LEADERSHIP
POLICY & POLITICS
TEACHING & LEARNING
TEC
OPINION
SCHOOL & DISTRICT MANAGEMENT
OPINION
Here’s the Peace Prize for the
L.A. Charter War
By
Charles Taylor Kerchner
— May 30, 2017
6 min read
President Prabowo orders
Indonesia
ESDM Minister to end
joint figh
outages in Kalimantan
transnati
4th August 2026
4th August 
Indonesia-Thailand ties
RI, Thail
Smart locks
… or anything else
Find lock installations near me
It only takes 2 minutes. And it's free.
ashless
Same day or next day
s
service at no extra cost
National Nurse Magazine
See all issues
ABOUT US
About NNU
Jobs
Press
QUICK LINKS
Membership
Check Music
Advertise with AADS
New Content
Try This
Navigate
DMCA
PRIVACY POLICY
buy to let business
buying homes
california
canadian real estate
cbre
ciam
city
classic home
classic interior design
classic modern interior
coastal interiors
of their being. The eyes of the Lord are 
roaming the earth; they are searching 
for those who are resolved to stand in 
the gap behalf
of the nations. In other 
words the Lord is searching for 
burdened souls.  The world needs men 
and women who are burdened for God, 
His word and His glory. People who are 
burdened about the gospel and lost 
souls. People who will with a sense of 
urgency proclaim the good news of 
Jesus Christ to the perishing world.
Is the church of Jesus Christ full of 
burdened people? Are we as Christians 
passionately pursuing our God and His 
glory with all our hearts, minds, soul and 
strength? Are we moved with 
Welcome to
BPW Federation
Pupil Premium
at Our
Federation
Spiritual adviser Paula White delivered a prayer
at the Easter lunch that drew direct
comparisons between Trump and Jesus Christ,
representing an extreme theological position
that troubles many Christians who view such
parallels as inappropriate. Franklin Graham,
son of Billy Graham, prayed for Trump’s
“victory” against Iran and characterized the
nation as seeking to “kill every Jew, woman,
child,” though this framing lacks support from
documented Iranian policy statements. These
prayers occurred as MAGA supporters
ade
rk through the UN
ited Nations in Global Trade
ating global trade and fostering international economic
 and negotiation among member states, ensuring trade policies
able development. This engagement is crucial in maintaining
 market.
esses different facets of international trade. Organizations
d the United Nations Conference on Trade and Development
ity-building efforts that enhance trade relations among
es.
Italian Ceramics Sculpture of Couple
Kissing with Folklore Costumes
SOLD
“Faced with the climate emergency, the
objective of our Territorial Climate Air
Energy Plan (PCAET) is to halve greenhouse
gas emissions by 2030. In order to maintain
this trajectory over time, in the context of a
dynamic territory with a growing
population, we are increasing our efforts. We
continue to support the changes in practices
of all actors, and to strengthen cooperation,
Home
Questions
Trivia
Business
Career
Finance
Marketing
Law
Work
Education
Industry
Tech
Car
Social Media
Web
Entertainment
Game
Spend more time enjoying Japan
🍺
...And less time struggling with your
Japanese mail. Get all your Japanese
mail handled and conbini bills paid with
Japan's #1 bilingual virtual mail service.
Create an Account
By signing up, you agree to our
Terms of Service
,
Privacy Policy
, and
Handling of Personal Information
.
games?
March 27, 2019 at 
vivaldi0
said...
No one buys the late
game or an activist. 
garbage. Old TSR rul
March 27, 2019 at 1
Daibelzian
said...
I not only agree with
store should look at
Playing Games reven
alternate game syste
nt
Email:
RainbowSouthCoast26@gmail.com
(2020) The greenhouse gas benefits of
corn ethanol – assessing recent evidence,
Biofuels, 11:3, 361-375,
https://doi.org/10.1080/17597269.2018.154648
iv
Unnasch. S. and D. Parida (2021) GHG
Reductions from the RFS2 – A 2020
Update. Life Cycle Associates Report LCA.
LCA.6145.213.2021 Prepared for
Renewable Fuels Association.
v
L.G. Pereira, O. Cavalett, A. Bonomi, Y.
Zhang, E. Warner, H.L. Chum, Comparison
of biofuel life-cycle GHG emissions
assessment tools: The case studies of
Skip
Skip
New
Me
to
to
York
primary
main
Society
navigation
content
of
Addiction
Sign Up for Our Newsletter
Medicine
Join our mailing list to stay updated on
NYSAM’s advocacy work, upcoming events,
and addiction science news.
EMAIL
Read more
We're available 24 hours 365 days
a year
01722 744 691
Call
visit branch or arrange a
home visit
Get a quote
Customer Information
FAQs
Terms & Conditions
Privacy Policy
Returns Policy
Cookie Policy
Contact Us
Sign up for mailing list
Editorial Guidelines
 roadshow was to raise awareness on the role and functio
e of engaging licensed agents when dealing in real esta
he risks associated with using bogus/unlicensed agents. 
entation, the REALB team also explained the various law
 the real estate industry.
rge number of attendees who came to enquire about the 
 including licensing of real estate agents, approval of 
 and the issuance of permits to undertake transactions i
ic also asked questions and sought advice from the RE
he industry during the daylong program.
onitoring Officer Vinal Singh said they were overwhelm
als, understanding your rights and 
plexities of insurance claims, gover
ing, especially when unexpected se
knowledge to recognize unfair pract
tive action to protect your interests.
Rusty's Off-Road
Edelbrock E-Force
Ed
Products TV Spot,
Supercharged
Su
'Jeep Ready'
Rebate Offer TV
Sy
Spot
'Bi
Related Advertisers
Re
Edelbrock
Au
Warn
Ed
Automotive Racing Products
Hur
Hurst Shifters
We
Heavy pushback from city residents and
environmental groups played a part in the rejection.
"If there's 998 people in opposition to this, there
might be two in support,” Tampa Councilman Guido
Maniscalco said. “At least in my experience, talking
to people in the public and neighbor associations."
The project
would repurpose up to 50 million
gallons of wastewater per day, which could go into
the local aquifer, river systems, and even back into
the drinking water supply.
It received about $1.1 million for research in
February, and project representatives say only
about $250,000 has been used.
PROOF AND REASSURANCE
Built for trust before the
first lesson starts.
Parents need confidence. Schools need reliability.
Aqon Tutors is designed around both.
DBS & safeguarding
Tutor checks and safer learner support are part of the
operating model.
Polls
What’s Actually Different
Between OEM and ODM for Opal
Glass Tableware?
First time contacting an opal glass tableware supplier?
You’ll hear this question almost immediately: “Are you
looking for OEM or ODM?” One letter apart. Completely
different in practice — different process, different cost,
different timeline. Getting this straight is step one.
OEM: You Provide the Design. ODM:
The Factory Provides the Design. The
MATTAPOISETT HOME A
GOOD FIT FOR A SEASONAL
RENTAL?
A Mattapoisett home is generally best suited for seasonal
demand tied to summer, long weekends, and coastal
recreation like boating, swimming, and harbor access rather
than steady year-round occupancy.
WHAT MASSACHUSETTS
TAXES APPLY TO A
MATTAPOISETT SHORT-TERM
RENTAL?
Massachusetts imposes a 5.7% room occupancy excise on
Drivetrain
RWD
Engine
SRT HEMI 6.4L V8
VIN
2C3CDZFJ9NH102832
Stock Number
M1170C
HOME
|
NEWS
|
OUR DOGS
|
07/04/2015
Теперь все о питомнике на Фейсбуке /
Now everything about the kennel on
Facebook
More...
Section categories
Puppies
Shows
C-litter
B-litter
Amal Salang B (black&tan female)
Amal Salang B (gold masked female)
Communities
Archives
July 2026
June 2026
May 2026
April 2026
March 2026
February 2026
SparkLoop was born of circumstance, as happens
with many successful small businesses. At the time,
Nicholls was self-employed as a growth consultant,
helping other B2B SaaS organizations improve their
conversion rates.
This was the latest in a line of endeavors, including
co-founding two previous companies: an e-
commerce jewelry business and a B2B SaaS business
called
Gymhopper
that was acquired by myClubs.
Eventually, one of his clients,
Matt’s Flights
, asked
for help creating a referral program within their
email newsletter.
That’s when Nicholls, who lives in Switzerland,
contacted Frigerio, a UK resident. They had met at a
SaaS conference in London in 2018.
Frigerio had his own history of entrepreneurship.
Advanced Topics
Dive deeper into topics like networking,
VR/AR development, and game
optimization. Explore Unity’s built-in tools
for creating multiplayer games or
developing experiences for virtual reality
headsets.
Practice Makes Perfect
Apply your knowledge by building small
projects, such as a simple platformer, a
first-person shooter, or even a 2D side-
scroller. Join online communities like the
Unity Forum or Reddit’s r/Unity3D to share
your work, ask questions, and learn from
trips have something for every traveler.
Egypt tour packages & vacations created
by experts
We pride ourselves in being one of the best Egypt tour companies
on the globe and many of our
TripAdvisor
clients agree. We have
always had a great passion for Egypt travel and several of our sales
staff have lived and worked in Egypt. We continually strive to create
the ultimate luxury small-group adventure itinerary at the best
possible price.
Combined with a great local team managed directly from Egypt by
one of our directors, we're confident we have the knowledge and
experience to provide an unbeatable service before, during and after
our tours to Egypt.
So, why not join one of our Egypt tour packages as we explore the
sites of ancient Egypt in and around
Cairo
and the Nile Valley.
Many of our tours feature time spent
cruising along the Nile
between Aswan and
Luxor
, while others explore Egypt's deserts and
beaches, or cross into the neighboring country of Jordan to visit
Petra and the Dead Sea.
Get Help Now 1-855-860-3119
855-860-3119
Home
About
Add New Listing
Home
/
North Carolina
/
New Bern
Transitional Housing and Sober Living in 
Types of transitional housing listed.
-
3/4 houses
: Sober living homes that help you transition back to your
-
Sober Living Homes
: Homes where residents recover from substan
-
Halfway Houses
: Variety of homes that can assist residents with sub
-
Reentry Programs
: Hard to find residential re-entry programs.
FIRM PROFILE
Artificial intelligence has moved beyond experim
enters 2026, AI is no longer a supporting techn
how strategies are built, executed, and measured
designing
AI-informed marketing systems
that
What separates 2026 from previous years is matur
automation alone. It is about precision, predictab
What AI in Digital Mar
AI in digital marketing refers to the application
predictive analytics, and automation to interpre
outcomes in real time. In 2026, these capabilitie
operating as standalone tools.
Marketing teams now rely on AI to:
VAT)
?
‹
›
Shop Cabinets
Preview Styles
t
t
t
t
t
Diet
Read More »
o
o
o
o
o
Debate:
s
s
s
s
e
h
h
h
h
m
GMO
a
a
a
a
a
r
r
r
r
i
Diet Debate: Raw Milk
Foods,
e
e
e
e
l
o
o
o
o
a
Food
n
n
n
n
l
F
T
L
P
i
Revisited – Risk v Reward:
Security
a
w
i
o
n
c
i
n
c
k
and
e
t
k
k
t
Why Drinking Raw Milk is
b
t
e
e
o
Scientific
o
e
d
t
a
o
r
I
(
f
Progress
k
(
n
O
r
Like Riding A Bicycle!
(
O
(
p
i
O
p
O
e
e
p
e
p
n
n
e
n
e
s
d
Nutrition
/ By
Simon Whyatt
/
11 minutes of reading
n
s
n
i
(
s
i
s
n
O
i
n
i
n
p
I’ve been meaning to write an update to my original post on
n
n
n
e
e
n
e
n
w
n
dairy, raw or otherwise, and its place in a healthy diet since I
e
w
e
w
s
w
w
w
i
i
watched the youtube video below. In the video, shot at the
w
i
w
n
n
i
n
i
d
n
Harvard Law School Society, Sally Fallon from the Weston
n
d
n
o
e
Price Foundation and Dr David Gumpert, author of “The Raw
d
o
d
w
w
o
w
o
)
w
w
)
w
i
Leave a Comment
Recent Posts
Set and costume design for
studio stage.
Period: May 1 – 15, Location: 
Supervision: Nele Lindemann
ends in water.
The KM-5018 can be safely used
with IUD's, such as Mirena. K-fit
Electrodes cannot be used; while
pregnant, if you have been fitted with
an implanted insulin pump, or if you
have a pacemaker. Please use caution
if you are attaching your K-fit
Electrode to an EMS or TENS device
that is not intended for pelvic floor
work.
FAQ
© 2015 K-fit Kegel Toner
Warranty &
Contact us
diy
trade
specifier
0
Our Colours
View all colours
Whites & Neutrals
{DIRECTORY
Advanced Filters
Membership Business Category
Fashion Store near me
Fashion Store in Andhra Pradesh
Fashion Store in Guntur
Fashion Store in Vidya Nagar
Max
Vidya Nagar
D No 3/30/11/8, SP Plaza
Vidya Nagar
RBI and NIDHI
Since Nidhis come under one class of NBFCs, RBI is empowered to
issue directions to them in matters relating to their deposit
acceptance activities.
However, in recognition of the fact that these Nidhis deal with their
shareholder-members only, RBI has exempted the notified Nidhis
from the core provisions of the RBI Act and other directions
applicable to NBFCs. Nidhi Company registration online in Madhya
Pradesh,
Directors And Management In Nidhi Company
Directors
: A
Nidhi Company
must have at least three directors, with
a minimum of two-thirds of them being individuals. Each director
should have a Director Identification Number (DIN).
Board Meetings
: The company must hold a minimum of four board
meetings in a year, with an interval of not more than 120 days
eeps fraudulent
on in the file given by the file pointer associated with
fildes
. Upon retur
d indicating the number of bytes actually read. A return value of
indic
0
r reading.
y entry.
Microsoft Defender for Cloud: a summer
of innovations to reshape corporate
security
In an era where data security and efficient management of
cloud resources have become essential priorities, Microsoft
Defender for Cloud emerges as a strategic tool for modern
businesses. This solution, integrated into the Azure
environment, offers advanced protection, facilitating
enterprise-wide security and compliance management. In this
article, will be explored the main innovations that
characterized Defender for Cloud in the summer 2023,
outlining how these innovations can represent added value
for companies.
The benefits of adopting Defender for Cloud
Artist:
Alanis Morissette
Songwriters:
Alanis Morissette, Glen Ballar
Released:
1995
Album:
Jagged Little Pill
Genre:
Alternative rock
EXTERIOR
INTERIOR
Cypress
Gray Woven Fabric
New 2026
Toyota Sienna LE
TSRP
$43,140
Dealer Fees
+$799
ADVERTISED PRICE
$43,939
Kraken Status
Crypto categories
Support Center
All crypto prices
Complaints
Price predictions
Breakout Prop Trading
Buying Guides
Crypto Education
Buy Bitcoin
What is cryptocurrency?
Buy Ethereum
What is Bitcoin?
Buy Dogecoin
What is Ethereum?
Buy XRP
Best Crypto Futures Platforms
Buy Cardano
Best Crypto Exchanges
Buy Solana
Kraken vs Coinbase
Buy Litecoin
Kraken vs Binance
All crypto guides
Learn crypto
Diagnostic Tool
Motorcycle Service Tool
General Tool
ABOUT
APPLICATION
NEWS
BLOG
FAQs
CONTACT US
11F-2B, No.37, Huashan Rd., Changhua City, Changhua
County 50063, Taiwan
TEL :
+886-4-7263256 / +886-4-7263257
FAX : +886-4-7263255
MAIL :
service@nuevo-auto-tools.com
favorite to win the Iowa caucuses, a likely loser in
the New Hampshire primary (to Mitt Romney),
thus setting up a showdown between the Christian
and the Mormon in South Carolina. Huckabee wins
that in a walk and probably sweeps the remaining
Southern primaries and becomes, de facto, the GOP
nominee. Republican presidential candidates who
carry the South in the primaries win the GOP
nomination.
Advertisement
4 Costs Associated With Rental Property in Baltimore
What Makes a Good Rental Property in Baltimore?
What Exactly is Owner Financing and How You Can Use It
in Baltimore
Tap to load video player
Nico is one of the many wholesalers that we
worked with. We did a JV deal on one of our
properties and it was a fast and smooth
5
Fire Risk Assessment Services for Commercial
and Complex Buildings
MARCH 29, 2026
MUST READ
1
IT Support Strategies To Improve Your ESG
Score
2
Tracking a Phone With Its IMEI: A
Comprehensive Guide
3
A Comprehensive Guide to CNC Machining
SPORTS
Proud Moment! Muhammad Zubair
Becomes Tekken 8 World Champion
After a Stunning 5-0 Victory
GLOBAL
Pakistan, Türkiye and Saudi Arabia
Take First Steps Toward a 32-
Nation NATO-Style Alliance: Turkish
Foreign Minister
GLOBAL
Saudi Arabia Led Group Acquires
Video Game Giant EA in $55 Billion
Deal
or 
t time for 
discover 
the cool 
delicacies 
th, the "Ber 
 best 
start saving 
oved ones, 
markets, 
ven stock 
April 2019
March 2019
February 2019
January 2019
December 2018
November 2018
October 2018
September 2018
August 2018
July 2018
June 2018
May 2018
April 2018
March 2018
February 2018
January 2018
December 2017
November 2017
※ ※ ※
- [ACTION ITEM]:
Search the records above for the string "clients". Copy every line that contains it.

- [WRITTEN ANSWER]:
Eventually, one of his clients,
clients agree. We have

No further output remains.